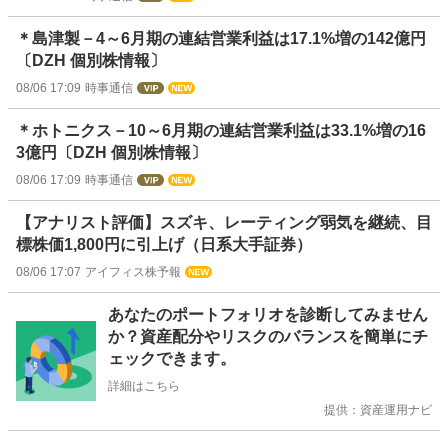
＊島津製－4～6月期の連結営業利益は17.1%増の142億円
〔DZH 個別株情報〕
08/06 17:09
時事通信
＊ホトニクス－10～6月期の連結営業利益は33.1%増の16
3億円〔DZH 個別株情報〕
08/06 17:09
時事通信
【アナリスト評価】スズキ、レーティング弱気を継続、目
標株価1,800円に引上げ（日系大手証券）
08/06 17:07
アイフィス株予報
お
あなたのポートフォリオを診断してみません
知
か？資産配分やリスクのバランスを簡単にチ
ら
ェックできます。
せ
詳細はこちら
提供：資産運用ナビ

**What you will do**
Pictures are to be left out; everything else in the records gets retyped exactly.

**Answer for the task**
＊島津製－4～6月期の連結営業利益は17.1%増の142億円
〔DZH 個別株情報〕
08/06 17:09
時事通信
＊ホトニクス－10～6月期の連結営業利益は33.1%増の16
3億円〔DZH 個別株情報〕
08/06 17:09
時事通信
【アナリスト評価】スズキ、レーティング弱気を継続、目
標株価1,800円に引上げ（日系大手証券）
08/06 17:07
アイフィス株予報
お
あなたのポートフォリオを診断してみません
知
か？資産配分やリスクのバランスを簡単にチ
ら
ェックできます。
せ
詳細はこちら
提供：資産運用ナビ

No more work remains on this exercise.